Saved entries
########################################

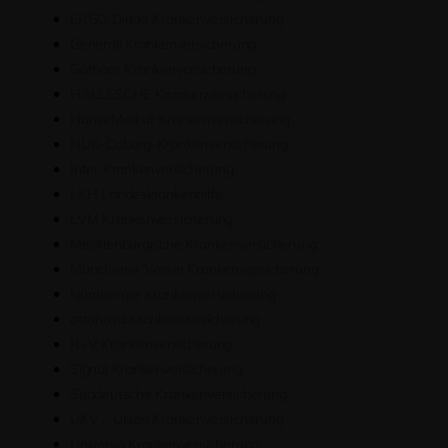
ERGO Direkt Krankenversicherung
Generali Krankenversicherung
Gothaer Krankenversicherung
HALLESCHE Krankenversicherung
HanseMerkur Krankenversicherung
HUK-Coburg-Krankenversicherung
Inter Krankenversicherung
LKH Landeskrankenhilfe
LVM Krankenversicherung
Mecklenburgische Krankenversicherung
Münchener Verein Krankenversicherung
Nürnberger Krankenversicherung
ottonova Krankenversicherung
R+V Krankenversicherung
Signal Krankenversicherung
Süddeutsche Krankenversicherung
UKV – Union Krankenversicherung
Universa Krankenversicherung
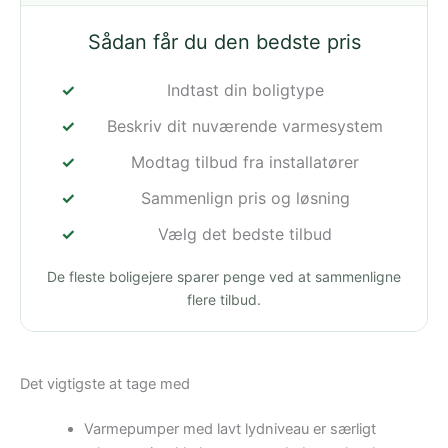
Sådan får du den bedste pris
Indtast din boligtype
Beskriv dit nuværende varmesystem
Modtag tilbud fra installatører
Sammenlign pris og løsning
Vælg det bedste tilbud
De fleste boligejere sparer penge ved at sammenligne
flere tilbud.
Det vigtigste at tage med
Varmepumper med lavt lydniveau er særligt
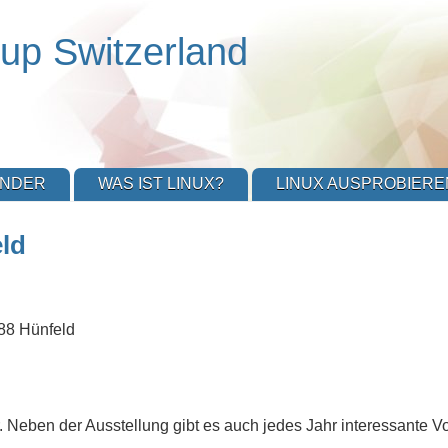
up Switzerland
ENDER
WAS IST LINUX?
LINUX AUSPROBIERE
ld
088 Hünfeld
Neben der Ausstellung gibt es auch jedes Jahr interessante Vor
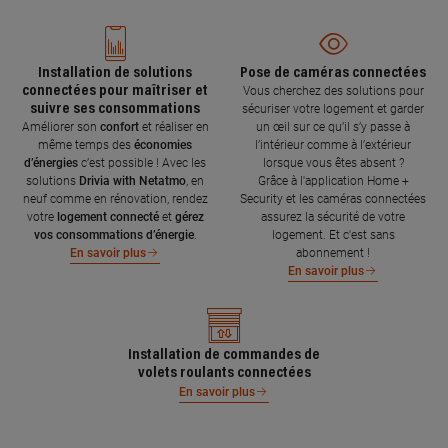
Installation de solutions
Pose de caméras connectées
connectées pour maîtriser et
Vous cherchez des solutions pour
suivre ses consommations
sécuriser votre logement et garder
Améliorer son
confort
et réaliser en
un œil sur ce qu’il s’y passe à
même temps des
économies
l’intérieur comme à l’extérieur
d’énergies
c’est possible ! Avec les
lorsque vous êtes absent ?
solutions
Drivia with Netatmo
, en
Grâce à l'application Home +
neuf comme en rénovation, rendez
Security et les caméras connectées
votre
logement connecté
et
gérez
assurez la sécurité de votre
vos consommations d’énergie
.
logement. Et c'est sans
abonnement !
En savoir plus
En savoir plus
Installation de commandes de
volets roulants connectées
En savoir plus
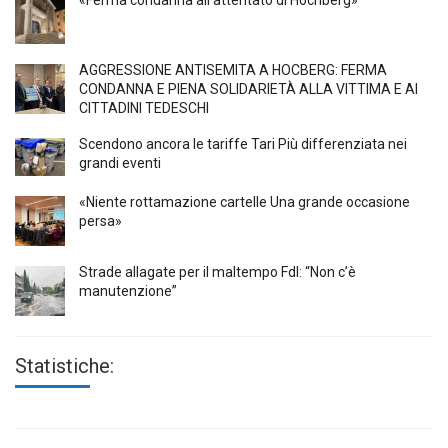
«Ferma condanna all’attentato di Höchberg»
AGGRESSIONE ANTISEMITA A HÖCBERG: FERMA
CONDANNA E PIENA SOLIDARIETÀ ALLA VITTIMA E AI
CITTADINI TEDESCHI
Scendono ancora le tariffe Tari Più differenziata nei
grandi eventi
«Niente rottamazione cartelle Una grande occasione
persa»
Strade allagate per il maltempo FdI: “Non c’è
manutenzione”
Statistiche:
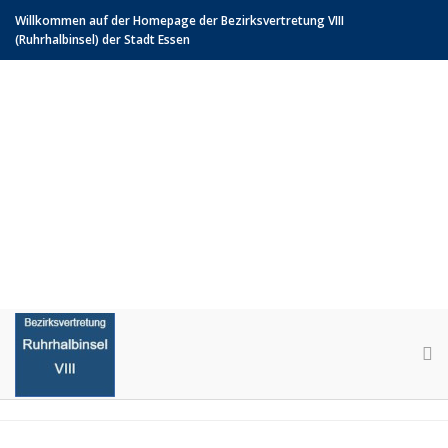
Willkommen auf der Homepage der Bezirksvertretung VIII
(Ruhrhalbinsel) der Stadt Essen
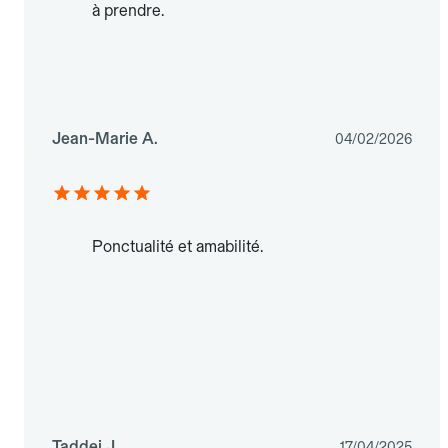
à prendre.
Jean-Marie A.
04/02/2026
Ponctualité et amabilité.
Taddei J.
17/04/2025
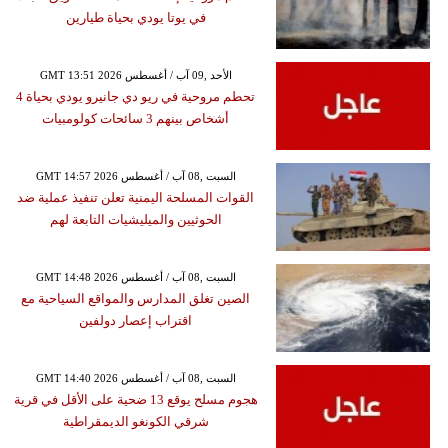
في يوتا يودي بحياة طيارين
GMT 13:51 2026 الأحد ,09 آب / أغسطس
تحطم مروحية في ريو دي جانيرو يودي بحياة 4
أشخاص بينهم 3 سائحات كولومبيات
GMT 14:57 2026 السبت ,08 آب / أغسطس
القوات المسلحة اليمنية تعلن تنفيذ عملية ضد
الحوثيين والميليشيات التابعة لهم
GMT 14:48 2026 السبت ,08 آب / أغسطس
الصين تغلق المدارس والمواقع السياحية مع
اقتراب إعصار دولفين
GMT 14:40 2026 السبت ,08 آب / أغسطس
هجوم مسلح يوقع 13 ضحية على الأقل في قرية
شرقي الكونغو الديمقراطية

########################################

The reply should hold the entries above from the line with "lorsque vous êtes absent ?" to the line with "Willkommen auf der", duplicated exactly, pictures excluded.

lorsque vous êtes absent ?
solutions
Drivia with Netatmo
, en
Grâce à l'application Home +
neuf comme en rénovation, rendez
Security et les caméras connectées
votre
logement connecté
et
gérez
assurez la sécurité de votre
vos consommations d’énergie
.
logement. Et c'est sans
abonnement !
En savoir plus
En savoir plus
Installation de commandes de
volets roulants connectées
En savoir plus
«Ferma condanna all’attentato di Höchberg»
AGGRESSIONE ANTISEMITA A HÖCBERG: FERMA
CONDANNA E PIENA SOLIDARIETÀ ALLA VITTIMA E AI
CITTADINI TEDESCHI
Scendono ancora le tariffe Tari Più differenziata nei
grandi eventi
«Niente rottamazione cartelle Una grande occasione
persa»
Strade allagate per il maltempo FdI: “Non c’è
manutenzione”
Statistiche:
Willkommen auf der Homepage der Bezirksvertretung VIII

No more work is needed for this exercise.